**Problem to work on:** In the records below, find each line with "voor" and copy it.

**Records supplied:**
* * * * *

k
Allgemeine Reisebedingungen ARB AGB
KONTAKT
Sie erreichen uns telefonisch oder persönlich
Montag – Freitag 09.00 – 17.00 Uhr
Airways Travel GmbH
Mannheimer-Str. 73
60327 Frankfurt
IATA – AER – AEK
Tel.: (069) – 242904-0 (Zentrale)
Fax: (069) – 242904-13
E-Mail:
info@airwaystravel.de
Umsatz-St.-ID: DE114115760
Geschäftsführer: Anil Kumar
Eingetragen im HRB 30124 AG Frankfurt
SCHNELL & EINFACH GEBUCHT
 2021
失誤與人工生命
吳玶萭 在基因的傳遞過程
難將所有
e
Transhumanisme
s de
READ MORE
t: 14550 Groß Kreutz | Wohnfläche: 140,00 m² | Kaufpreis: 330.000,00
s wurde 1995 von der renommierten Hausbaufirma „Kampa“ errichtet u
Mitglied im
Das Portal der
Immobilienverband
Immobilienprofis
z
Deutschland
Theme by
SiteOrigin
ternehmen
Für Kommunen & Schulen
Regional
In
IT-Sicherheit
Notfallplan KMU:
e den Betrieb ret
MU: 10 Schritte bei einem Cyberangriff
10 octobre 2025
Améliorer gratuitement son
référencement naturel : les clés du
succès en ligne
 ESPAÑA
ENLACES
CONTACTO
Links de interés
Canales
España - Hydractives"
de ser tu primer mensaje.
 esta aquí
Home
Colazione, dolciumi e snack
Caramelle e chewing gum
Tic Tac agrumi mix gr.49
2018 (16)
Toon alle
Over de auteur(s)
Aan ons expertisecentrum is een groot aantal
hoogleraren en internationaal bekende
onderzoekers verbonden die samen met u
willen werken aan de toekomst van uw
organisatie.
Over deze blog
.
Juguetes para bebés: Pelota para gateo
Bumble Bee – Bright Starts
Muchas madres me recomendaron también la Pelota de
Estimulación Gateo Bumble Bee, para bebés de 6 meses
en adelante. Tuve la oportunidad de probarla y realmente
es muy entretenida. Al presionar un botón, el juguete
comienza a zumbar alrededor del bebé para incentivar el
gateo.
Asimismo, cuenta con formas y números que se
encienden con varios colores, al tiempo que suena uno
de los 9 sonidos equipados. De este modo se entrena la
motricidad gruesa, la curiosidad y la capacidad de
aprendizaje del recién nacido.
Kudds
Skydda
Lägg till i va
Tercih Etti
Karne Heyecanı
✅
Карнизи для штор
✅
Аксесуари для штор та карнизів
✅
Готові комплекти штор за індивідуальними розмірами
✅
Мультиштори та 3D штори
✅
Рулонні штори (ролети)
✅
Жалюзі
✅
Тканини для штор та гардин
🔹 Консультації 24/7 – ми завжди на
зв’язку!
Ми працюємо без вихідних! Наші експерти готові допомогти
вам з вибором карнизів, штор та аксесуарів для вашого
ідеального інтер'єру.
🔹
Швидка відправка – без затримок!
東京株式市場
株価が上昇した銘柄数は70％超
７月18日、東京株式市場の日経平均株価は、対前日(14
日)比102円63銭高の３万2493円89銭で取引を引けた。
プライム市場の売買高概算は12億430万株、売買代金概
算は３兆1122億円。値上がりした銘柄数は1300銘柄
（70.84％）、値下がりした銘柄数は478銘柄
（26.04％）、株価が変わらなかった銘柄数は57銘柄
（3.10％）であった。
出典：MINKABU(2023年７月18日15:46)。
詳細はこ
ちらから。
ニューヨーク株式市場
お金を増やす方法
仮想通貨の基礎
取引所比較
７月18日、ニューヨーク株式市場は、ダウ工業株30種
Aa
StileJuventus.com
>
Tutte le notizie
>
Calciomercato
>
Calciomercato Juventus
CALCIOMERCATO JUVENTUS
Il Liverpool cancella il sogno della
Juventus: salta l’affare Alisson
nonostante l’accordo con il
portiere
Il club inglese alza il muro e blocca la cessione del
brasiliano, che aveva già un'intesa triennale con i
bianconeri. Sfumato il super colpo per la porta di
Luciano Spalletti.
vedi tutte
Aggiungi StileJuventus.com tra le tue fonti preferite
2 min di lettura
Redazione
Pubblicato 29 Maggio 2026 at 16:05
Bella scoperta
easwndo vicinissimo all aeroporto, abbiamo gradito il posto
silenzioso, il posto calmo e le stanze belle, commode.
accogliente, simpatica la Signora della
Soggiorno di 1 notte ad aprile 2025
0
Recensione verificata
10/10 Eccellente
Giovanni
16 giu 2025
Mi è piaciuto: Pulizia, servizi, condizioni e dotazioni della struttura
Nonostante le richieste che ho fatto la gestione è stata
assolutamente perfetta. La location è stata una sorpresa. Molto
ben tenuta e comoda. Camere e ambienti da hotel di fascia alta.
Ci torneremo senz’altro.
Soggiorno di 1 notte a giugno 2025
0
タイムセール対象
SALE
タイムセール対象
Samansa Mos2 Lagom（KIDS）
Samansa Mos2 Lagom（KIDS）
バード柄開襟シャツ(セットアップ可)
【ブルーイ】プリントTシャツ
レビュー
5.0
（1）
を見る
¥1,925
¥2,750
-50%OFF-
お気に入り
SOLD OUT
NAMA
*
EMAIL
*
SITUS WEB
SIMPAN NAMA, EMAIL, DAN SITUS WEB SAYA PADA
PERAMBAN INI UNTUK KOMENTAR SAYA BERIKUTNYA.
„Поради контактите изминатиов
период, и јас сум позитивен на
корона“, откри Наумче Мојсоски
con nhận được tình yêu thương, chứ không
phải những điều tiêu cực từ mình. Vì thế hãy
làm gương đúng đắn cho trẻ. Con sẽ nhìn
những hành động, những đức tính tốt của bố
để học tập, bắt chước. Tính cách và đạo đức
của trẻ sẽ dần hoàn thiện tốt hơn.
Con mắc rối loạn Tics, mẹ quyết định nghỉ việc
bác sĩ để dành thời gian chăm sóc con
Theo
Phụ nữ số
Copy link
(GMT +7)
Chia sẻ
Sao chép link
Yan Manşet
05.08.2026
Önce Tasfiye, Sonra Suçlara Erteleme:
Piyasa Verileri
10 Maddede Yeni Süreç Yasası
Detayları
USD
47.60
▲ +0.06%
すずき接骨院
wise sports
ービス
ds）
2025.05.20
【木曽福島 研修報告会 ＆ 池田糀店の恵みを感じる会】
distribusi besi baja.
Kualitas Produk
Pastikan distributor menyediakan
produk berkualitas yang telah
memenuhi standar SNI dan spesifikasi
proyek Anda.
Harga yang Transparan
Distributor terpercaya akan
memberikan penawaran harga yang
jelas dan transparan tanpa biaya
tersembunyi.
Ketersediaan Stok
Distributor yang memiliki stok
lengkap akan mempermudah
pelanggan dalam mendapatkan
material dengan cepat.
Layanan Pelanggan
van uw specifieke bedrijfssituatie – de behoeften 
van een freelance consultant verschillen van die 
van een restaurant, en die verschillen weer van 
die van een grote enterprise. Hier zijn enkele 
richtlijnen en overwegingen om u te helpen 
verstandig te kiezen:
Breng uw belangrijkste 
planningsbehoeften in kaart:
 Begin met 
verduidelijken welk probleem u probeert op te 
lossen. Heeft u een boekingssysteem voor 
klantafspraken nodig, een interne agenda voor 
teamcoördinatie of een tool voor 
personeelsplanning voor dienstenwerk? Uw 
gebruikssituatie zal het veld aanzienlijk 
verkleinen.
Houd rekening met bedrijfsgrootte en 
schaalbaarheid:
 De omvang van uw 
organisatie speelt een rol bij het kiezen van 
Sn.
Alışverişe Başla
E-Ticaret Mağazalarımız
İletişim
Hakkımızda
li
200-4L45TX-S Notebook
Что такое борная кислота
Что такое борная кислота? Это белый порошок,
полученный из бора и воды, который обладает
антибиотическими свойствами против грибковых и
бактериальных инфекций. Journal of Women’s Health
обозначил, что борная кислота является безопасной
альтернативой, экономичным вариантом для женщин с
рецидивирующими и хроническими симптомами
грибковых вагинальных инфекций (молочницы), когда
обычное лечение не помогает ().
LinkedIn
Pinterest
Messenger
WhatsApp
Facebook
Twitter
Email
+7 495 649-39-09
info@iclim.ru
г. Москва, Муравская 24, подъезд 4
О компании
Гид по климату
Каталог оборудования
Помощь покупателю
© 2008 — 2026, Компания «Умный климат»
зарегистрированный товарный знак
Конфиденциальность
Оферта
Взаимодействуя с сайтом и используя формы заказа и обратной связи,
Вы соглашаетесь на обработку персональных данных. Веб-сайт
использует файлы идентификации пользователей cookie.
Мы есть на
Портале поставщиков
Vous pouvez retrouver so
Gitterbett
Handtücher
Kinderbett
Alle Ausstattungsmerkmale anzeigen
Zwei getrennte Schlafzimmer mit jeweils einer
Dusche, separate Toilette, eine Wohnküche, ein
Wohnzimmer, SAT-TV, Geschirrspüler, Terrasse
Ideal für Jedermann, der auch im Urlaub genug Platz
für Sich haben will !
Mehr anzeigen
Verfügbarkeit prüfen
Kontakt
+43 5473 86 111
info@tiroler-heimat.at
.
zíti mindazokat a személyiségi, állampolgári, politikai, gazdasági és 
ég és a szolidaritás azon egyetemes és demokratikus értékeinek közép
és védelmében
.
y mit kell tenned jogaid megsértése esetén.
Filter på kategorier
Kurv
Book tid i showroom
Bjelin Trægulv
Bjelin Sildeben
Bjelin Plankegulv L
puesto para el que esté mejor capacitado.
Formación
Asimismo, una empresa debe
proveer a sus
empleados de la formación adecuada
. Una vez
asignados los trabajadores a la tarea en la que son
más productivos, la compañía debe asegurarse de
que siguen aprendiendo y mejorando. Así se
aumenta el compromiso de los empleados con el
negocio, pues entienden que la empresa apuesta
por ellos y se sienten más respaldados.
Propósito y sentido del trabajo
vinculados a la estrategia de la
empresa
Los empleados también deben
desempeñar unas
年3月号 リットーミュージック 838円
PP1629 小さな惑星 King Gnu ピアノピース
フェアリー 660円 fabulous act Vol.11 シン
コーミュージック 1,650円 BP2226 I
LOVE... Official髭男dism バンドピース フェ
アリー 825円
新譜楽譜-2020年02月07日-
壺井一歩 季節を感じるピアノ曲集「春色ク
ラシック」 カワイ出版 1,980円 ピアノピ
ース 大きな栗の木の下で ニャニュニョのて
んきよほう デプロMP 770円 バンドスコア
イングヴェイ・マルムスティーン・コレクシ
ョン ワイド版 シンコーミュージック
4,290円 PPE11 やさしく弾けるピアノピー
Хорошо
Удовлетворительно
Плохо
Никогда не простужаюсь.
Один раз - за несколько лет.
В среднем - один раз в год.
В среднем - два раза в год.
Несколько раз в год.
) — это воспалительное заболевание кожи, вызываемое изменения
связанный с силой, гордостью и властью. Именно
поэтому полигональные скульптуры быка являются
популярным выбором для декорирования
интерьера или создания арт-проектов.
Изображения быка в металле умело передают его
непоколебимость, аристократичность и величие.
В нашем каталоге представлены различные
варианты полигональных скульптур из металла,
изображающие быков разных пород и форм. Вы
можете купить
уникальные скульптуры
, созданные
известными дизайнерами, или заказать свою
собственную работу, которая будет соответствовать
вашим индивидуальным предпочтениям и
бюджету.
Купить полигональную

* * * * *

**Solution for this problem:**
lossen. Heeft u een boekingssysteem voor 
klantafspraken nodig, een interne agenda voor 
teamcoördinatie of een tool voor 
personeelsplanning voor dienstenwerk? Uw 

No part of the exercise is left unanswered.